Beneath the panel were a maze of multicolored wires— he had wired his own home, wired the Retreat— he had wired bombs of conventional explosives— he had never seen such a confusing array of wires in his life. Some would be blinds, some double blinds, some trip detonators that would fuse all the wires in the panel and make disarming the system totally impossible— 'Shit,' he rasped.

Rourke glanced to his left— 'T minus four minutes fifty seconds and counting.'

He could see the fin section of the nearest of the missiles, this the missile that would launch first, its flame discharge sufficient to vaporize him before he would have the chance to realize it was happening.

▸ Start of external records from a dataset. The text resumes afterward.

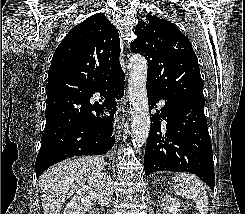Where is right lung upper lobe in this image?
<instances>
[{"label":"right lung upper lobe","instance_id":"cb5924a9","mask_svg":"<svg viewBox=\"0 0 245 214\" xmlns=\"http://www.w3.org/2000/svg\"><path fill=\"white\" fill-rule=\"evenodd\" d=\"M117 29L103 13L71 29L57 47L48 72V98L64 94L73 107L86 101L103 84L123 74Z\"/></svg>","mask_w":245,"mask_h":214}]
</instances>
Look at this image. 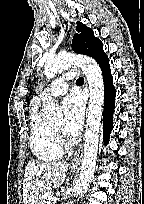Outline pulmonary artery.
Returning <instances> with one entry per match:
<instances>
[{
  "instance_id": "e3ab8cb5",
  "label": "pulmonary artery",
  "mask_w": 144,
  "mask_h": 204,
  "mask_svg": "<svg viewBox=\"0 0 144 204\" xmlns=\"http://www.w3.org/2000/svg\"><path fill=\"white\" fill-rule=\"evenodd\" d=\"M73 73H68L63 77H59L55 79L50 85H48L43 92L41 93V97H56L62 94H65L68 90L67 80L72 78Z\"/></svg>"
}]
</instances>
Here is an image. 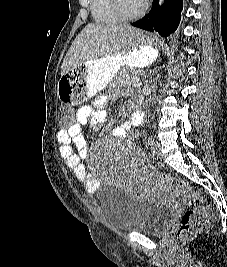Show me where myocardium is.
Returning a JSON list of instances; mask_svg holds the SVG:
<instances>
[{
	"instance_id": "obj_1",
	"label": "myocardium",
	"mask_w": 227,
	"mask_h": 267,
	"mask_svg": "<svg viewBox=\"0 0 227 267\" xmlns=\"http://www.w3.org/2000/svg\"><path fill=\"white\" fill-rule=\"evenodd\" d=\"M112 6L116 14L120 17V19L124 21L136 20L140 18L145 12L144 6L138 9L136 12L133 13L127 12L123 6L122 0H112Z\"/></svg>"
}]
</instances>
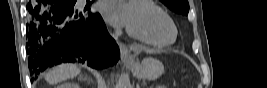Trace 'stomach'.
<instances>
[{"label":"stomach","mask_w":267,"mask_h":88,"mask_svg":"<svg viewBox=\"0 0 267 88\" xmlns=\"http://www.w3.org/2000/svg\"><path fill=\"white\" fill-rule=\"evenodd\" d=\"M126 66L135 77L144 80H155L164 73L163 64L152 57L145 58L141 62L127 63Z\"/></svg>","instance_id":"0dacf381"}]
</instances>
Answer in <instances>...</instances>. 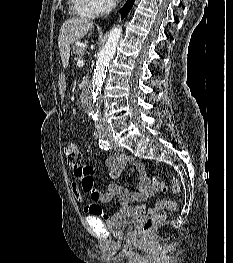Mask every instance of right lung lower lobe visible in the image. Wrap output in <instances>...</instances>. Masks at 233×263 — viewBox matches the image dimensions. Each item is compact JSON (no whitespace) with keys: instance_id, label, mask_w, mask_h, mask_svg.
I'll list each match as a JSON object with an SVG mask.
<instances>
[{"instance_id":"98d812e1","label":"right lung lower lobe","mask_w":233,"mask_h":263,"mask_svg":"<svg viewBox=\"0 0 233 263\" xmlns=\"http://www.w3.org/2000/svg\"><path fill=\"white\" fill-rule=\"evenodd\" d=\"M134 3V0H127L126 4L124 5V7L121 9V18L123 19L127 13L130 11V9L132 8Z\"/></svg>"}]
</instances>
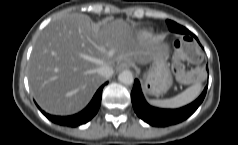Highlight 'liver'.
Here are the masks:
<instances>
[{
  "label": "liver",
  "instance_id": "liver-1",
  "mask_svg": "<svg viewBox=\"0 0 238 145\" xmlns=\"http://www.w3.org/2000/svg\"><path fill=\"white\" fill-rule=\"evenodd\" d=\"M161 41L137 42L123 19L94 23L83 14L50 23L37 38L28 65L31 92L54 115L83 109L105 78L97 70L122 60L148 64L160 56Z\"/></svg>",
  "mask_w": 238,
  "mask_h": 145
}]
</instances>
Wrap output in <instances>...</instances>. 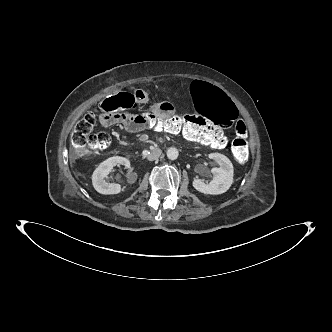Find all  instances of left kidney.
Here are the masks:
<instances>
[{"mask_svg": "<svg viewBox=\"0 0 332 332\" xmlns=\"http://www.w3.org/2000/svg\"><path fill=\"white\" fill-rule=\"evenodd\" d=\"M209 159L214 160L219 167L211 169L213 179L209 183H205L201 179L193 180V187L204 194L219 195L225 193L233 183V165L231 161L220 153H211Z\"/></svg>", "mask_w": 332, "mask_h": 332, "instance_id": "obj_1", "label": "left kidney"}]
</instances>
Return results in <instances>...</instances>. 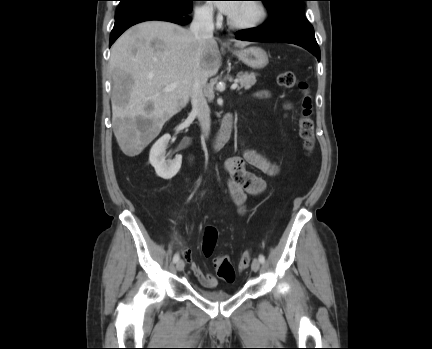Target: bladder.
Returning <instances> with one entry per match:
<instances>
[{"instance_id": "1", "label": "bladder", "mask_w": 432, "mask_h": 349, "mask_svg": "<svg viewBox=\"0 0 432 349\" xmlns=\"http://www.w3.org/2000/svg\"><path fill=\"white\" fill-rule=\"evenodd\" d=\"M198 293L206 300L213 302H222L231 296L229 292L221 289H206L201 287L198 288Z\"/></svg>"}]
</instances>
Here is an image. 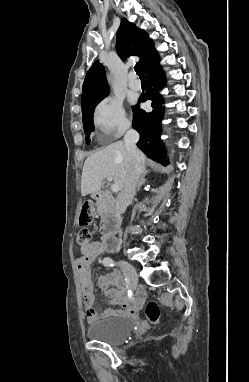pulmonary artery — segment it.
<instances>
[{
    "mask_svg": "<svg viewBox=\"0 0 249 382\" xmlns=\"http://www.w3.org/2000/svg\"><path fill=\"white\" fill-rule=\"evenodd\" d=\"M128 85L133 90H139L141 88V81L137 78L134 72L129 74Z\"/></svg>",
    "mask_w": 249,
    "mask_h": 382,
    "instance_id": "obj_1",
    "label": "pulmonary artery"
}]
</instances>
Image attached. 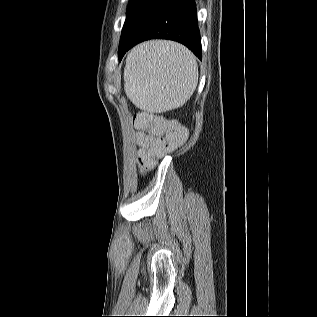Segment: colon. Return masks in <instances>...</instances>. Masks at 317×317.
<instances>
[{"instance_id": "5ec220e1", "label": "colon", "mask_w": 317, "mask_h": 317, "mask_svg": "<svg viewBox=\"0 0 317 317\" xmlns=\"http://www.w3.org/2000/svg\"><path fill=\"white\" fill-rule=\"evenodd\" d=\"M134 125L156 137L148 150L139 153L138 166L141 171L152 168L157 159L181 146L186 139V130L177 121L152 112L142 111L136 114Z\"/></svg>"}]
</instances>
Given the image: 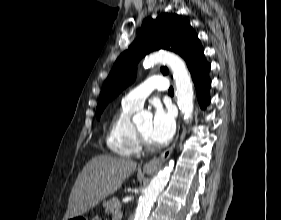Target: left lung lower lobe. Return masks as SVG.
<instances>
[{
  "label": "left lung lower lobe",
  "mask_w": 281,
  "mask_h": 220,
  "mask_svg": "<svg viewBox=\"0 0 281 220\" xmlns=\"http://www.w3.org/2000/svg\"><path fill=\"white\" fill-rule=\"evenodd\" d=\"M188 69L192 75L197 91V98L201 108H205L210 102L209 89L211 81L209 79L210 64L206 61L204 53L193 58L188 64Z\"/></svg>",
  "instance_id": "left-lung-lower-lobe-1"
}]
</instances>
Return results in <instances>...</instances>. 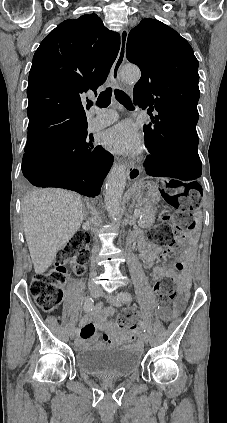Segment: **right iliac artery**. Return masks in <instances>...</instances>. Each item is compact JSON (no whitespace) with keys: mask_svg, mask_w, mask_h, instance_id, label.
I'll list each match as a JSON object with an SVG mask.
<instances>
[{"mask_svg":"<svg viewBox=\"0 0 227 423\" xmlns=\"http://www.w3.org/2000/svg\"><path fill=\"white\" fill-rule=\"evenodd\" d=\"M94 301L91 297L86 298L83 309L86 312H90L93 309ZM81 330L79 328L76 329V333L80 335Z\"/></svg>","mask_w":227,"mask_h":423,"instance_id":"right-iliac-artery-1","label":"right iliac artery"}]
</instances>
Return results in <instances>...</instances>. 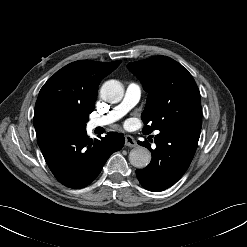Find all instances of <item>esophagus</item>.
Wrapping results in <instances>:
<instances>
[{"label": "esophagus", "mask_w": 247, "mask_h": 247, "mask_svg": "<svg viewBox=\"0 0 247 247\" xmlns=\"http://www.w3.org/2000/svg\"><path fill=\"white\" fill-rule=\"evenodd\" d=\"M125 145L128 147H136L137 142L135 141V139L132 136L126 135L125 136Z\"/></svg>", "instance_id": "esophagus-1"}]
</instances>
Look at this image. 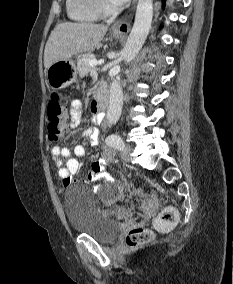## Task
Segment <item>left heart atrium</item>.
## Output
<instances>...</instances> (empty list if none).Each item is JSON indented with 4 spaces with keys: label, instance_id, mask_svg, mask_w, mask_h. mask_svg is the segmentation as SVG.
<instances>
[{
    "label": "left heart atrium",
    "instance_id": "1",
    "mask_svg": "<svg viewBox=\"0 0 233 284\" xmlns=\"http://www.w3.org/2000/svg\"><path fill=\"white\" fill-rule=\"evenodd\" d=\"M111 1L114 5L118 6L126 3L128 0H111Z\"/></svg>",
    "mask_w": 233,
    "mask_h": 284
}]
</instances>
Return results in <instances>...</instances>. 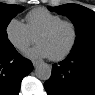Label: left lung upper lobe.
Here are the masks:
<instances>
[{
    "mask_svg": "<svg viewBox=\"0 0 95 95\" xmlns=\"http://www.w3.org/2000/svg\"><path fill=\"white\" fill-rule=\"evenodd\" d=\"M59 14L66 15L72 20L76 28V41L72 51L95 43V12L78 4H64L49 8Z\"/></svg>",
    "mask_w": 95,
    "mask_h": 95,
    "instance_id": "5c2ea615",
    "label": "left lung upper lobe"
}]
</instances>
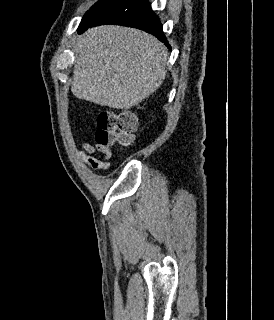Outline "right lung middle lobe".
<instances>
[{"label":"right lung middle lobe","mask_w":274,"mask_h":320,"mask_svg":"<svg viewBox=\"0 0 274 320\" xmlns=\"http://www.w3.org/2000/svg\"><path fill=\"white\" fill-rule=\"evenodd\" d=\"M123 1L124 0H99L86 12L80 23L79 28L96 21L102 15L111 11L116 6L121 4Z\"/></svg>","instance_id":"right-lung-middle-lobe-1"}]
</instances>
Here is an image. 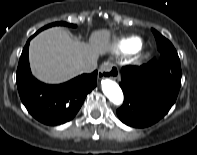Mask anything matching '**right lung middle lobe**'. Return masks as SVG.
I'll return each mask as SVG.
<instances>
[{"label": "right lung middle lobe", "instance_id": "obj_1", "mask_svg": "<svg viewBox=\"0 0 197 155\" xmlns=\"http://www.w3.org/2000/svg\"><path fill=\"white\" fill-rule=\"evenodd\" d=\"M59 25L76 27V25L69 24V23H66V22H54V23L48 24V25H46L45 27L41 28L38 32H40V31H42L43 29H46V28H48V27L59 26Z\"/></svg>", "mask_w": 197, "mask_h": 155}]
</instances>
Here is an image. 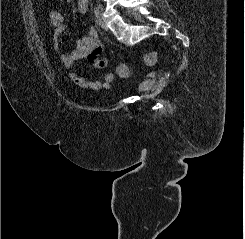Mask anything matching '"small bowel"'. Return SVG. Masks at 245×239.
<instances>
[{
    "mask_svg": "<svg viewBox=\"0 0 245 239\" xmlns=\"http://www.w3.org/2000/svg\"><path fill=\"white\" fill-rule=\"evenodd\" d=\"M60 3L63 0H58ZM89 8V0H77V9L81 14H86ZM50 21L54 27V39L65 30L64 13L60 10H53L50 13ZM103 44L99 39L98 32L94 26H90L84 37L77 41L75 49L61 56L62 64L69 70V79L72 83L84 89H108L116 79L114 72L105 73L100 79H87L80 76L74 67L79 61H87L96 69H103L110 65L109 58L101 57Z\"/></svg>",
    "mask_w": 245,
    "mask_h": 239,
    "instance_id": "obj_1",
    "label": "small bowel"
}]
</instances>
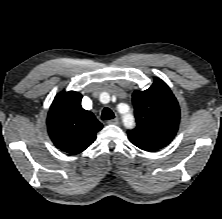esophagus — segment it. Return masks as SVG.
I'll return each mask as SVG.
<instances>
[{"instance_id": "obj_1", "label": "esophagus", "mask_w": 222, "mask_h": 219, "mask_svg": "<svg viewBox=\"0 0 222 219\" xmlns=\"http://www.w3.org/2000/svg\"><path fill=\"white\" fill-rule=\"evenodd\" d=\"M107 123L110 124V125L111 124L112 125H117L119 123V119L118 118H114L112 120H109Z\"/></svg>"}]
</instances>
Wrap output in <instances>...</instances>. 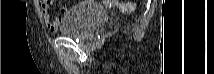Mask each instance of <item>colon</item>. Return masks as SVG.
Returning <instances> with one entry per match:
<instances>
[{"mask_svg": "<svg viewBox=\"0 0 214 74\" xmlns=\"http://www.w3.org/2000/svg\"><path fill=\"white\" fill-rule=\"evenodd\" d=\"M106 5L110 8L118 6L119 9L125 13L132 12L135 8V4L133 2L107 1Z\"/></svg>", "mask_w": 214, "mask_h": 74, "instance_id": "colon-1", "label": "colon"}]
</instances>
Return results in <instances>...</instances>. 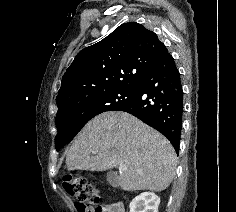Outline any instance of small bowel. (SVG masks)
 I'll return each mask as SVG.
<instances>
[{
  "instance_id": "small-bowel-1",
  "label": "small bowel",
  "mask_w": 236,
  "mask_h": 212,
  "mask_svg": "<svg viewBox=\"0 0 236 212\" xmlns=\"http://www.w3.org/2000/svg\"><path fill=\"white\" fill-rule=\"evenodd\" d=\"M103 208L104 212H124V206L120 202L111 203L109 205L103 206Z\"/></svg>"
}]
</instances>
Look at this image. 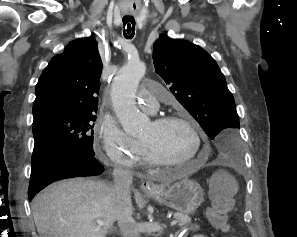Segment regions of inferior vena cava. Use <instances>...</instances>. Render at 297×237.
<instances>
[{
	"instance_id": "inferior-vena-cava-1",
	"label": "inferior vena cava",
	"mask_w": 297,
	"mask_h": 237,
	"mask_svg": "<svg viewBox=\"0 0 297 237\" xmlns=\"http://www.w3.org/2000/svg\"><path fill=\"white\" fill-rule=\"evenodd\" d=\"M113 177L112 194L121 214L118 221L120 230L124 237H139L138 226L131 212L130 186L133 181L132 173L122 168H115Z\"/></svg>"
}]
</instances>
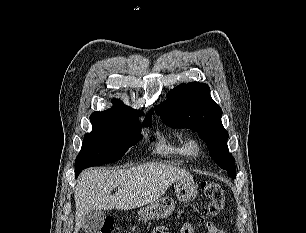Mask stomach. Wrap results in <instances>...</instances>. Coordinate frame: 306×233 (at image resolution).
I'll return each instance as SVG.
<instances>
[{
	"instance_id": "stomach-1",
	"label": "stomach",
	"mask_w": 306,
	"mask_h": 233,
	"mask_svg": "<svg viewBox=\"0 0 306 233\" xmlns=\"http://www.w3.org/2000/svg\"><path fill=\"white\" fill-rule=\"evenodd\" d=\"M197 189L192 178L178 180L175 187L176 197L180 202H190L196 198ZM174 209V201L169 196H165L141 208L138 215L142 221L163 219L170 216Z\"/></svg>"
}]
</instances>
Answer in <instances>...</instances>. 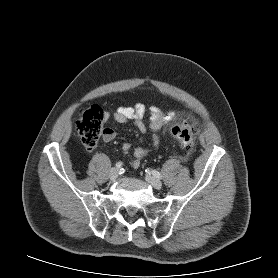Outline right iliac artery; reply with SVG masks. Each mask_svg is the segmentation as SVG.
I'll use <instances>...</instances> for the list:
<instances>
[{
  "mask_svg": "<svg viewBox=\"0 0 278 278\" xmlns=\"http://www.w3.org/2000/svg\"><path fill=\"white\" fill-rule=\"evenodd\" d=\"M116 167H117V168H121V167H122V162H117V163H116Z\"/></svg>",
  "mask_w": 278,
  "mask_h": 278,
  "instance_id": "right-iliac-artery-1",
  "label": "right iliac artery"
}]
</instances>
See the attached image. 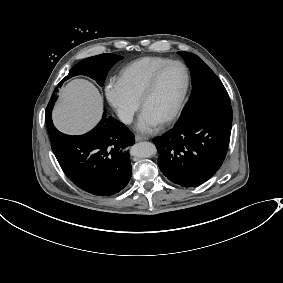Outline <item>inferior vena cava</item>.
Segmentation results:
<instances>
[{"label": "inferior vena cava", "instance_id": "inferior-vena-cava-1", "mask_svg": "<svg viewBox=\"0 0 283 283\" xmlns=\"http://www.w3.org/2000/svg\"><path fill=\"white\" fill-rule=\"evenodd\" d=\"M133 110L128 107H121L117 110V116L121 122L130 124L133 121Z\"/></svg>", "mask_w": 283, "mask_h": 283}]
</instances>
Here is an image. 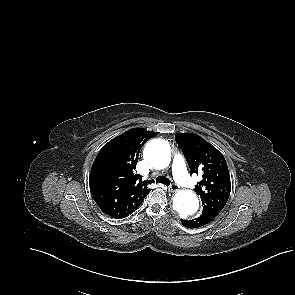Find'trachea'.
Wrapping results in <instances>:
<instances>
[{"label": "trachea", "mask_w": 295, "mask_h": 295, "mask_svg": "<svg viewBox=\"0 0 295 295\" xmlns=\"http://www.w3.org/2000/svg\"><path fill=\"white\" fill-rule=\"evenodd\" d=\"M156 183H157V184L161 183V184H164V185H166V186H169V185H170V181H169V179H168V178H165V177H163V176H158V177L156 178Z\"/></svg>", "instance_id": "1"}]
</instances>
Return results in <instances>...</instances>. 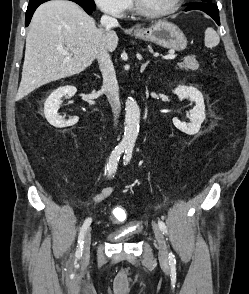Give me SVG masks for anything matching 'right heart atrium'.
Wrapping results in <instances>:
<instances>
[{
  "label": "right heart atrium",
  "mask_w": 249,
  "mask_h": 294,
  "mask_svg": "<svg viewBox=\"0 0 249 294\" xmlns=\"http://www.w3.org/2000/svg\"><path fill=\"white\" fill-rule=\"evenodd\" d=\"M96 6L103 12L114 17H122L130 6V0H94Z\"/></svg>",
  "instance_id": "obj_1"
}]
</instances>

'T minus four minutes forty seconds and counting.'

'Shut up—'

Rourke snatched one of the Detonics pistols out of the double Alessi rig and fired up into the speaker box at the far end of the tunnel.

But still he could hear the voice, only more distant from the next farther speaker.

'T minus four minutes thirty five seconds and counting.'

Rourke holstered his gun, studying the wiring diagram— 'Come on, Natalia— damnit— come on!' She knew the system better than he did— had studied its stolen plans. For once in his life he prayed Soviet Intelligence had gotten perfect information.